DNA transcription is the key element that defines cellular identity and status. By clearly understanding the mechanism of gene regulation and expression at this level scientists will be able to grasp many causes of diseases and develop possible cures. Until now, molecular biology and biochemistry methods have highly contributed to uncovering the transcription mechanism. However, without looking at the dynamics of the individual components in real-time and at the molecular level, it will not be possible to fully comprehend this complex process.
C-Trap® Optical Tweezers – Fluorescence & Label-free Microscopy provides exactly these capabilities, empowering your research to gather valuable insights into the detailed mechanisms governing DNA transcription.
Visualization of DNA-protein interactions
The unique combination of optical tweezers and different microscopy techniques, allows it to isolate a single DNA molecule and observe the interactions of DNA-binding proteins in real-time, displayed in a kymograph. Due to the flexibility of the system, the researcher has the choice which visualization technique to apply for the current experiment. To be able to visualize the dynamics of individual proteins at biologically relevant concentrations, the high spatial resolution of STED microscopy is preferred as it provides higher sensitivity than confocal microscopy, as shown in this assay.

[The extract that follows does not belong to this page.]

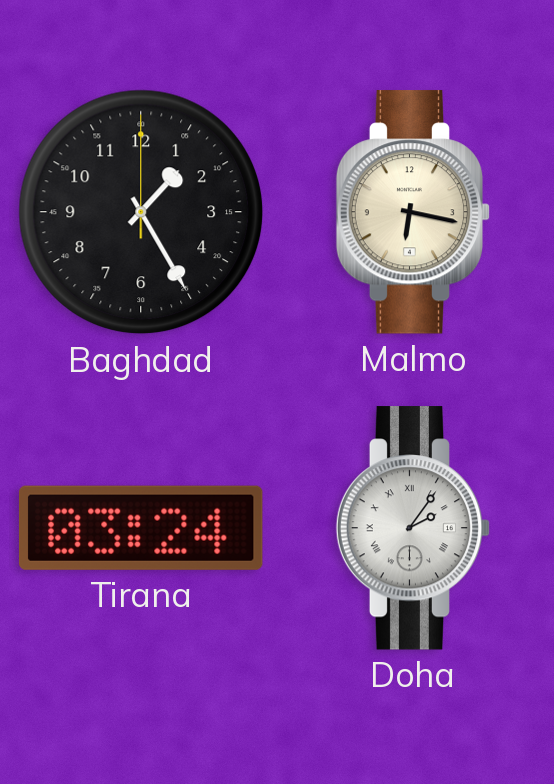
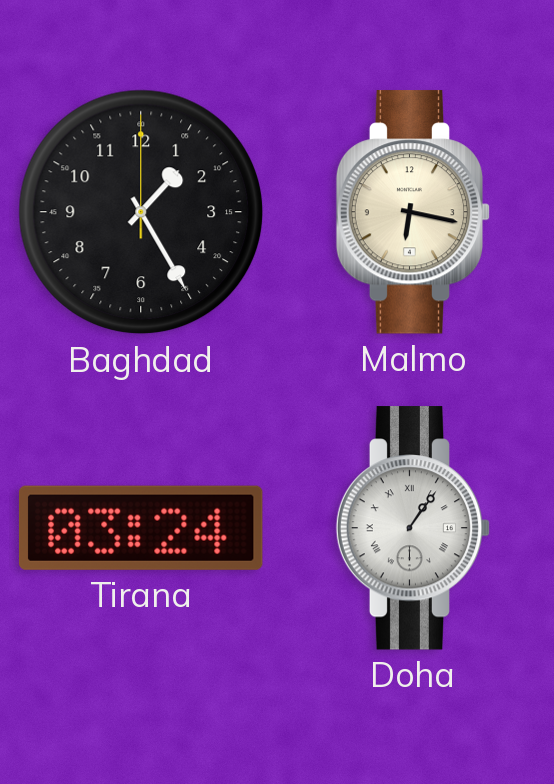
Doha: 2:06 -> 1:06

The human mitochondrial transcription factor TFAM is a DNA-binding protein that is important for mitochondrial DNA organization and transcriptional activation. In vivo, TFAM is present in abundance and can coat the entire mitochondrial genome. To mimic this situation in vitro, scientists from the labs of Prof. Gijs Wuite and Prof. Erwin Peterman used high TFAM concentrations to study TFAM-coated DNA.
Figure 1 shows a kymograph displaying DNA-bound fluorescently-labeled TFAM proteins, plotted over time. Fluorescence signals that could seem like stably-bound filaments using confocal microscopy (left), can be resolved as individual TFAM protein trajectories, diffusing within otherwise diffraction-limited regions. The flexibility of the C-Trap allows it to adjust the system based on your experimental requirements – as for example using the high spatial resolution of STED microscopy to analyze dynamics of DNA-binding proteins at biologically relevant concentrations.

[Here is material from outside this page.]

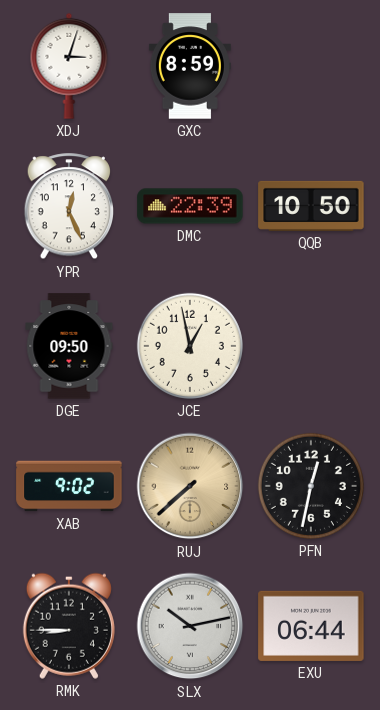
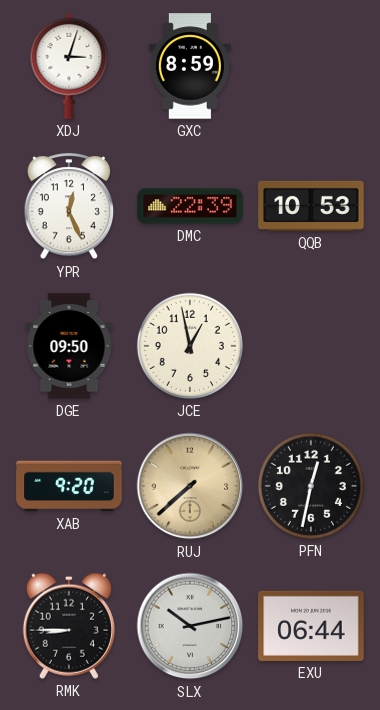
QQB: 10:50 -> 10:53
XAB: 9:02 -> 9:20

Figure 1 Kymograph of the dynamics of human TFAM-Atto 647N on λ-DNA using confocal microscopy (left) and STED microscopy (right).
Real-time observation of DNA exonuclease dynamics at base-pair level
The high spatial sensitivity of the C-Trap/m-Trap optical tweezers systems makes it possible to measure changes in DNA length at the nanometer level. This capability can be used to indirectly measure the activity of enzymes as they process DNA molecules.
In this experiment, the exonuclease activity of the T7 polymerase was investigated. This is a DNA polymerase from the T7 bacteriophage that copies DNA strands in the 5’→ 3′ direction, and also features exonuclease activity. For this analysis, an optically trapped double-stranded DNA was held at a constant force that induced exonucleolytic activity of the polymerase. By removing nucleotide after nucleotide from one strand, the polymerase was unwinding the dsDNA. As the length of single-stranded DNA is longer compared to its double-stranded state, the unwinding resulted in a gradual increase in the end-to-end distance of the DNA (Figure 2 a). This change in length was directly translated into the activity of the T7 DNA polymerase and the number of nucleotides it processed over time (Figure 2 b). Specifically, short activity bursts ranging between 3 and 10 nucleotides were revealed, interspersed by frequent pauses of varying duration. This provided deeper insights into the dynamics of T7 exonuclease activity.
The m-Trap and C-Trap Optical Tweezer systems are highly valuable in providing novel insights into the mechanism of DNA-processing enzymes, as they enable performing single-molecule measurements of the stepping behavior of biomolecular motors along nucleic acids.
Figure 2a Force-distance curve of double-stranded DNA (blue) and single-stranded DNA (red).
Figure 2b Activity bursts of T7 DNA polymerase performing force-induced exonucleolysis on a double-stranded DNA.